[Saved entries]
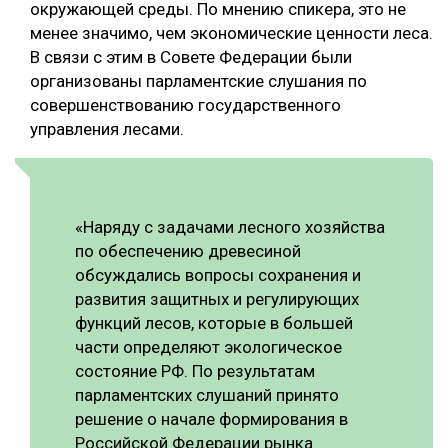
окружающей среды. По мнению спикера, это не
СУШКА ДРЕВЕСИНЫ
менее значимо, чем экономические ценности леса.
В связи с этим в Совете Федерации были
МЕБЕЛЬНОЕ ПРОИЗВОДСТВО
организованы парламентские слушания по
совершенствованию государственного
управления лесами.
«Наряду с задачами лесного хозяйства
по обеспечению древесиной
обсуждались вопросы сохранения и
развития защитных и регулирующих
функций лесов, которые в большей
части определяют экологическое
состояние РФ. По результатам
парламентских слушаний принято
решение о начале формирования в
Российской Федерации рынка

--

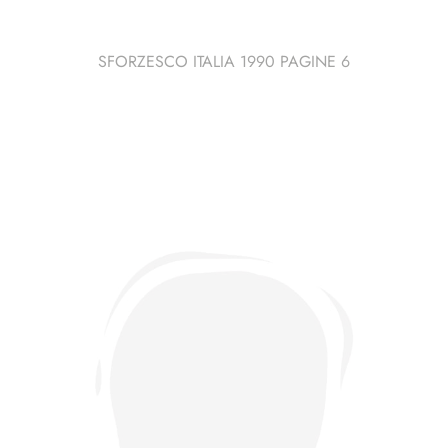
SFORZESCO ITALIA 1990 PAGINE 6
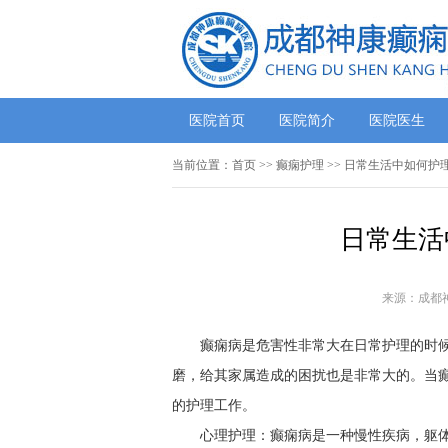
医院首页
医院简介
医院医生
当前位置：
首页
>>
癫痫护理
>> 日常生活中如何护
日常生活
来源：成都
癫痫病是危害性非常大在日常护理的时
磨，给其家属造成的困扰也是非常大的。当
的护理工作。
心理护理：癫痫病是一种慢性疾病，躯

* * *

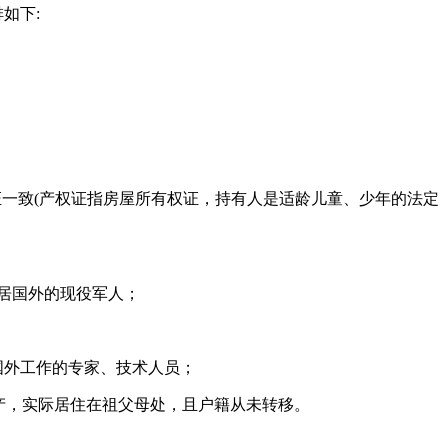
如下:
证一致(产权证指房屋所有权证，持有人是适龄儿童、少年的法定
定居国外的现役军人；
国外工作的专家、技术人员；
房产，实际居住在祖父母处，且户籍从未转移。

* _Exercise aim_
What to print is the stretch of entries from the line with "SFORZESCO ITALIA 1990 PAGINE 6" up to and including the line with "心理护理：癫痫病是一种慢性疾病，躯". Please print it exactly and leave out the pictures.

* _Expected output_
SFORZESCO ITALIA 1990 PAGINE 6
医院首页
医院简介
医院医生
当前位置：
首页
>>
癫痫护理
>> 日常生活中如何护
日常生活
来源：成都
癫痫病是危害性非常大在日常护理的时
磨，给其家属造成的困扰也是非常大的。当
的护理工作。
心理护理：癫痫病是一种慢性疾病，躯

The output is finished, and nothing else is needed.